Problem details: Exactly the lines below from the one with "All prices excl. VAT plus" up to and including the one with "Работаем с Китаем" make up the answer, with nothing else added.
######
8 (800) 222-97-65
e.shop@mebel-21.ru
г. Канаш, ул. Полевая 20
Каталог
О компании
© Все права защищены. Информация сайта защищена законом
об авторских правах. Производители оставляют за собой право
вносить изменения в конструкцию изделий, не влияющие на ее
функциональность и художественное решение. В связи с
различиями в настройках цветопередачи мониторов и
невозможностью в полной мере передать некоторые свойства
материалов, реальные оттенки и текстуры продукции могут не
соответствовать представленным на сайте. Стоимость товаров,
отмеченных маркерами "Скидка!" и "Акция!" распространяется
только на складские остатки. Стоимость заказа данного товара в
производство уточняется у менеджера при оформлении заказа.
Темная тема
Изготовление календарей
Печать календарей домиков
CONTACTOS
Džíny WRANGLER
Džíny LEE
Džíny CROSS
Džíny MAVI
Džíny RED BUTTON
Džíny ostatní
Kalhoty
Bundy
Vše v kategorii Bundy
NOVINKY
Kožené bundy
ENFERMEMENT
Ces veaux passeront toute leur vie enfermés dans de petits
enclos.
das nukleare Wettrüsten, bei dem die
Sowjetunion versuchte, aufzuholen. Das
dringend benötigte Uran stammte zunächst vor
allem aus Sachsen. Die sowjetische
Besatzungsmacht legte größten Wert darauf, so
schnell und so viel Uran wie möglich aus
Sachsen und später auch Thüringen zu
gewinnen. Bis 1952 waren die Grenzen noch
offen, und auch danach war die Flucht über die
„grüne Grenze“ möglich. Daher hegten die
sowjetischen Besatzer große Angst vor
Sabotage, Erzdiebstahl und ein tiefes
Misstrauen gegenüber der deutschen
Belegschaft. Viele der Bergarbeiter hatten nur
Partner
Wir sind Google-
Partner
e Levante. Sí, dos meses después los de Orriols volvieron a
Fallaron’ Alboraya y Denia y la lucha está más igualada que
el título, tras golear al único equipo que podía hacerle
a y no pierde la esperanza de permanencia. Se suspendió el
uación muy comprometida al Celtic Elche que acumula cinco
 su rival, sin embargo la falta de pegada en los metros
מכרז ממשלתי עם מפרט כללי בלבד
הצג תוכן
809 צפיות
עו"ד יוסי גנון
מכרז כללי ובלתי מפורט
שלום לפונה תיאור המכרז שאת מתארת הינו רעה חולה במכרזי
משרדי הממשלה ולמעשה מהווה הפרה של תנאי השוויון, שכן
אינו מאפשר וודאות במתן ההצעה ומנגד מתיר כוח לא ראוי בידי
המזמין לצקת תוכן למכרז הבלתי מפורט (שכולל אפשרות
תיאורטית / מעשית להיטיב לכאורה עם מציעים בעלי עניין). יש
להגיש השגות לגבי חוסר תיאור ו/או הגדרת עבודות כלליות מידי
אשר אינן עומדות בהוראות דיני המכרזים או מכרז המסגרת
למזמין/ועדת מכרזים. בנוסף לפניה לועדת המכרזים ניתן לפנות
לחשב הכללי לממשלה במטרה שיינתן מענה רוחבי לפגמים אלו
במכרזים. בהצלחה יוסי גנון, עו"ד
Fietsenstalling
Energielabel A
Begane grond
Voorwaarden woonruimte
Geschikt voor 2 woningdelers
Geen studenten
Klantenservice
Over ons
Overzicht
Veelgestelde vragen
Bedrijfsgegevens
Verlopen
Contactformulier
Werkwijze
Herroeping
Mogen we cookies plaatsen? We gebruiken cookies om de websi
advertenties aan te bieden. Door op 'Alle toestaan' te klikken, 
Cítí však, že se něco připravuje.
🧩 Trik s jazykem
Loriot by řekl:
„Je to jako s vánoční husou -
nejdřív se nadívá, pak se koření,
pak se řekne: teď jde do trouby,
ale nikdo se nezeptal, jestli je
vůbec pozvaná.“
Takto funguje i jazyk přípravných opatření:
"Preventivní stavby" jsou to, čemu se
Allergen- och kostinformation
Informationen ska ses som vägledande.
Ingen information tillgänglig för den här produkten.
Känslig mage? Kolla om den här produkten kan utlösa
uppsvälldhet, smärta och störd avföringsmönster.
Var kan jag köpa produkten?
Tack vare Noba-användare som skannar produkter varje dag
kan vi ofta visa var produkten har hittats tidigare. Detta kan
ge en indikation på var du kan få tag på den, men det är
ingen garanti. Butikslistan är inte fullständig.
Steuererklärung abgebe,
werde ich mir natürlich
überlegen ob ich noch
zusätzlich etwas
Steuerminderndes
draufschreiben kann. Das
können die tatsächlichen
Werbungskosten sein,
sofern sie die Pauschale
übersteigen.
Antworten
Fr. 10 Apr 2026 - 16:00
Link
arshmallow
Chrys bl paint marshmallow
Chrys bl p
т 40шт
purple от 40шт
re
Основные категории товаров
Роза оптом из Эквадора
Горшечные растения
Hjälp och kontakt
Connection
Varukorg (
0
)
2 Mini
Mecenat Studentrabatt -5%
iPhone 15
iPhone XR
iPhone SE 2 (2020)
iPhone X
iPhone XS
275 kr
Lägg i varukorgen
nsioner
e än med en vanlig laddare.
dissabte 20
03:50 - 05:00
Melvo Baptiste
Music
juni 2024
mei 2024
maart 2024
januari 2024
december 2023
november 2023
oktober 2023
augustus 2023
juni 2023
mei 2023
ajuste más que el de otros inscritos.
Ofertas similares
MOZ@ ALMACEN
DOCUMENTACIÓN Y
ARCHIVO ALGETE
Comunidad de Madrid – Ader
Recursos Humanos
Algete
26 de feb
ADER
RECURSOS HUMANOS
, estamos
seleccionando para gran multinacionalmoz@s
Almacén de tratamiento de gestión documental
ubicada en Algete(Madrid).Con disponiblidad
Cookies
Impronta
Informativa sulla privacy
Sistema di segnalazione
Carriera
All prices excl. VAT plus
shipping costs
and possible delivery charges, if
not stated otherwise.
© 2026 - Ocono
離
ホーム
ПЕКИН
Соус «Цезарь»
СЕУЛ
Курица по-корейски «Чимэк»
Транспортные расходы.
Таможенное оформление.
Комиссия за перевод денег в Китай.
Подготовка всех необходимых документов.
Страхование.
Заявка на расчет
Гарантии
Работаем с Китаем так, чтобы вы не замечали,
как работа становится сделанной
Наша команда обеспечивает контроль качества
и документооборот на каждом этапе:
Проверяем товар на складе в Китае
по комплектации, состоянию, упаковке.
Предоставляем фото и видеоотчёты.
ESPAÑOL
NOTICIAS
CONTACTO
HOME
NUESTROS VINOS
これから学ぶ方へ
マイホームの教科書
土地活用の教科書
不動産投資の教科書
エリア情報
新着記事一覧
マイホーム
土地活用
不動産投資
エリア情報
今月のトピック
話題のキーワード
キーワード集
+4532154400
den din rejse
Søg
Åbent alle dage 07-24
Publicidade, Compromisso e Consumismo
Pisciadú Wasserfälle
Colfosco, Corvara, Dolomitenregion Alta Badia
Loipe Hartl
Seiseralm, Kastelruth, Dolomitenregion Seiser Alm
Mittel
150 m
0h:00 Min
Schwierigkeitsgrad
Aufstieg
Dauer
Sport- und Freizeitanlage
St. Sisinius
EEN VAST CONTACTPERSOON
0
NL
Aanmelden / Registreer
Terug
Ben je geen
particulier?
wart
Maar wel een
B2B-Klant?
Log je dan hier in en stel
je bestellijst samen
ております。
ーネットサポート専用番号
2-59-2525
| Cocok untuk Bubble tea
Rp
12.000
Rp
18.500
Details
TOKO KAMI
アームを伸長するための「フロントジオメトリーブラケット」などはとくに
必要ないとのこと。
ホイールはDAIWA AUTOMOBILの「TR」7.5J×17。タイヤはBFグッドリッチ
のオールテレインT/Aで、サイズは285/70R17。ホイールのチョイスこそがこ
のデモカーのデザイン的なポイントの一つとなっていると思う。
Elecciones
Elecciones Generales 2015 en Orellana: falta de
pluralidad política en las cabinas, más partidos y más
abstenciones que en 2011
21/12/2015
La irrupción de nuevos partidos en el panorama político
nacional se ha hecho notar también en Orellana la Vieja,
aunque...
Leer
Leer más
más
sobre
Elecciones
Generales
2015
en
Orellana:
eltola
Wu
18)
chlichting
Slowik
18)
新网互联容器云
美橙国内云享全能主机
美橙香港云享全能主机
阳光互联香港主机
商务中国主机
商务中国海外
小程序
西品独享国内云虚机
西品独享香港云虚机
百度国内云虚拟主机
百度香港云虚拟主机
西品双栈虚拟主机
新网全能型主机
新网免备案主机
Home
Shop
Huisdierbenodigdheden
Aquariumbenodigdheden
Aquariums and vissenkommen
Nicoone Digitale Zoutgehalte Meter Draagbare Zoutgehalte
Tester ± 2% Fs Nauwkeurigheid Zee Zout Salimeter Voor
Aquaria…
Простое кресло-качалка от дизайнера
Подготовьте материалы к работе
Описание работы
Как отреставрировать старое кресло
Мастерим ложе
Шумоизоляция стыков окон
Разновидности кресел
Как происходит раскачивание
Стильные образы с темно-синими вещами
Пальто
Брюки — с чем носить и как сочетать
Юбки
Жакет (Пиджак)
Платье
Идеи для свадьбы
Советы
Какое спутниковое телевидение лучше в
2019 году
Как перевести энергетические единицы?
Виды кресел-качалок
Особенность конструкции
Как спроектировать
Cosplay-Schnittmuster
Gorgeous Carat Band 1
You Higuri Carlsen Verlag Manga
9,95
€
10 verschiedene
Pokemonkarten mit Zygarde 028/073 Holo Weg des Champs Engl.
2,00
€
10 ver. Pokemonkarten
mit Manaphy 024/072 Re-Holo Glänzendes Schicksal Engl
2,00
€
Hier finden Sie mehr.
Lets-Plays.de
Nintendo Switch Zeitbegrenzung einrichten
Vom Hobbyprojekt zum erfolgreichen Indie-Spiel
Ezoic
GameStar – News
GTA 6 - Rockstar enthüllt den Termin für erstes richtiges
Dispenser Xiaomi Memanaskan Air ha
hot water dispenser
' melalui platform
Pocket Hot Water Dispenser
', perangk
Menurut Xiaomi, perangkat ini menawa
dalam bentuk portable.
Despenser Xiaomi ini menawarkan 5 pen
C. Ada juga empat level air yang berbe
######
Reply:
All prices excl. VAT plus
shipping costs
and possible delivery charges, if
not stated otherwise.
© 2026 - Ocono
離
ホーム
ПЕКИН
Соус «Цезарь»
СЕУЛ
Курица по-корейски «Чимэк»
Транспортные расходы.
Таможенное оформление.
Комиссия за перевод денег в Китай.
Подготовка всех необходимых документов.
Страхование.
Заявка на расчет
Гарантии
Работаем с Китаем так, чтобы вы не замечали,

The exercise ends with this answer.